First, it is convenient to write down the Killing vector in Kerr coordinates $(v,r,\theta,\chi)$ as a vector (contravariant vector). To be specific, the components of $$\xi^a=k^a+\Omega_H m^a=(\partial_v)^a+\Omega_H (\partial_\chi)^a$$ read $$\xi^\mu = (1,0,0,\Omega_H),$$ with 1-form bases $\partial_v$ and $\partial_\chi$, where $\Omega_H=\frac{a}{r_+^2+a^2}=\frac{2Mar}{(r^2+a^2)^2}$ is the angular velocity on the horizon due to frame-drag. In other words, a particle free-falls from infinity with vanishing angular momentum $L=0$ will gain this amount of angular momentum as it touches the horizon.

On the other hand, the normal vector of the horizon can be obtained by the hypersurface $f(v,r,\theta,\chi)=r-r_+$. In this case, it is more convenient to express this normal vector as a 1-form (covariant vector) with components $$n_\mu=(0,1,0,0).$$

Then, the question reduces to show explicitly (1) $g_{\mu\nu}\xi^\mu \propto n_\nu$ and (2) $\xi^\mu n_\mu =0$.

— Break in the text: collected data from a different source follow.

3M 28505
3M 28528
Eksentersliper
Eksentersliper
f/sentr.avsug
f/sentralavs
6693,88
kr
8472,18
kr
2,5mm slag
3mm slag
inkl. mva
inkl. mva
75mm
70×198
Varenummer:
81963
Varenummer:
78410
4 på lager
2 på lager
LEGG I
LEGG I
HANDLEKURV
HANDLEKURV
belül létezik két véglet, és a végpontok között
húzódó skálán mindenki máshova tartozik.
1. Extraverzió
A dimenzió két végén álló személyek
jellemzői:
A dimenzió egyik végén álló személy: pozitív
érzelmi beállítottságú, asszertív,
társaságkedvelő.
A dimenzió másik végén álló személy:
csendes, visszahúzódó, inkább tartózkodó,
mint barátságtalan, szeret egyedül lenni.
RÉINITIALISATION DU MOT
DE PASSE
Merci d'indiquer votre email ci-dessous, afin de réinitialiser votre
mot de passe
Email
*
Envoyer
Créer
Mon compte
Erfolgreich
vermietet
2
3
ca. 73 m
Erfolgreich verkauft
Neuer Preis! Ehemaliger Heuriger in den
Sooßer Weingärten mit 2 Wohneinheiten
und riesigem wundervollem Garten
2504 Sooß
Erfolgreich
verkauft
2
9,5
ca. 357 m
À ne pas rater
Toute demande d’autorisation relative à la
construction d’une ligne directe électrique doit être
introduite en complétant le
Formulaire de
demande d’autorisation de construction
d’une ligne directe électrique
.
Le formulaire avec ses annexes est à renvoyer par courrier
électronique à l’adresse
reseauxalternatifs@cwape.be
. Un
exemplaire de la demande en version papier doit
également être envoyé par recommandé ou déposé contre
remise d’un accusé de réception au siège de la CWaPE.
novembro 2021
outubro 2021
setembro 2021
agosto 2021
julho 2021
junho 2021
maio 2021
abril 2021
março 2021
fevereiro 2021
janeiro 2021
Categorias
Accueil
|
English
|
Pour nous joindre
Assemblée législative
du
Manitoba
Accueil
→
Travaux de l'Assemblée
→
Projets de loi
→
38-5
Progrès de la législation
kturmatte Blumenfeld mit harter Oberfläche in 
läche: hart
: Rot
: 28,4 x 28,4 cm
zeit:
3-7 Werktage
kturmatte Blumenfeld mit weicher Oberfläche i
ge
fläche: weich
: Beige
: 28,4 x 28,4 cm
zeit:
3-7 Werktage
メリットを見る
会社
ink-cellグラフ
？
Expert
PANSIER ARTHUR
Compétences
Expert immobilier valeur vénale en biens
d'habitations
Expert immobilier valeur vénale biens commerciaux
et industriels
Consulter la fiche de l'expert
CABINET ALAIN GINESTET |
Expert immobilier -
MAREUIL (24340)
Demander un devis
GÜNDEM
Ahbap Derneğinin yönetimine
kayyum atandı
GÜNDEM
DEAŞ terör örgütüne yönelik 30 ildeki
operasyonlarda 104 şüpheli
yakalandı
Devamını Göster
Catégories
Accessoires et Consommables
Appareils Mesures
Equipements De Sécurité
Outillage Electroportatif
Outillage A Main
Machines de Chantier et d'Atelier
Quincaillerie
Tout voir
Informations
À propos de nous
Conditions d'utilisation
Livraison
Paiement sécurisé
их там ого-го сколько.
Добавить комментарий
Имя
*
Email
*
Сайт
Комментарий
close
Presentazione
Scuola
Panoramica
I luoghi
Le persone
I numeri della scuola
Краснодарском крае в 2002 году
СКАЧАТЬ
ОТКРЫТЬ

Now, (2) is almost trivial, given the components of the vectors. For (1), one makes use of the metric tensor and takes into account that the calculations are carried out on the horizon $r=r_+$. To be more specific, by making use of

$$g_{\chi\chi}=\frac{(r^2+a^2)^2-\Delta a^2\sin^2\theta}{\rho^2}\sin^2\theta ,$$ $$g_{\chi v}=-\frac{2Mra}{\rho^2}\sin^2\theta ,$$ $$g_{vv}=-\left(1-\frac{2Mr}{\rho^2}\right) ,$$ where $\Delta\equiv r^2+a^2-2Mr$ and $\rho^2=\Sigma\equiv r^2+a^2\cos^2\theta$. One finds $$\xi_\chi=g_{\chi v}\xi^v+g_{\chi\chi}\xi^\chi =\frac{(r^2+a^2)^2-\Delta a^2\sin^2\theta}{\rho^2}\sin^2\theta\Omega_H+\left(-\frac{2Mra}{\rho^2}\sin^2\theta\right)=0 ,$$ $$\xi_v=g_{v v}\xi^v+g_{v\chi}\xi^\chi =0 .$$

Two additional comments.

(a) The above explicit calculations are only valid for Kerr coordinates but not for Boyer-Lindquist coordinates. Some reference seems to mix the formulae in these two coordinates and might be a source of confusion (compare, for instance, Eq.(4.5), Eq.(4.32), and Eq.(C.10) of arXiv:1501.06570). In fact, in Boyer-Lindquist coordinates, one can readily demonstrate that the above normal vector is indeed null, by noticing $$g^{\mu\nu}n_\mu n_\nu=g^{rr}=\frac{\Delta}{\rho^2}$$ and $\Delta=0$ on the horizon (see Eq.(2,8) of arXiv:1410.2130).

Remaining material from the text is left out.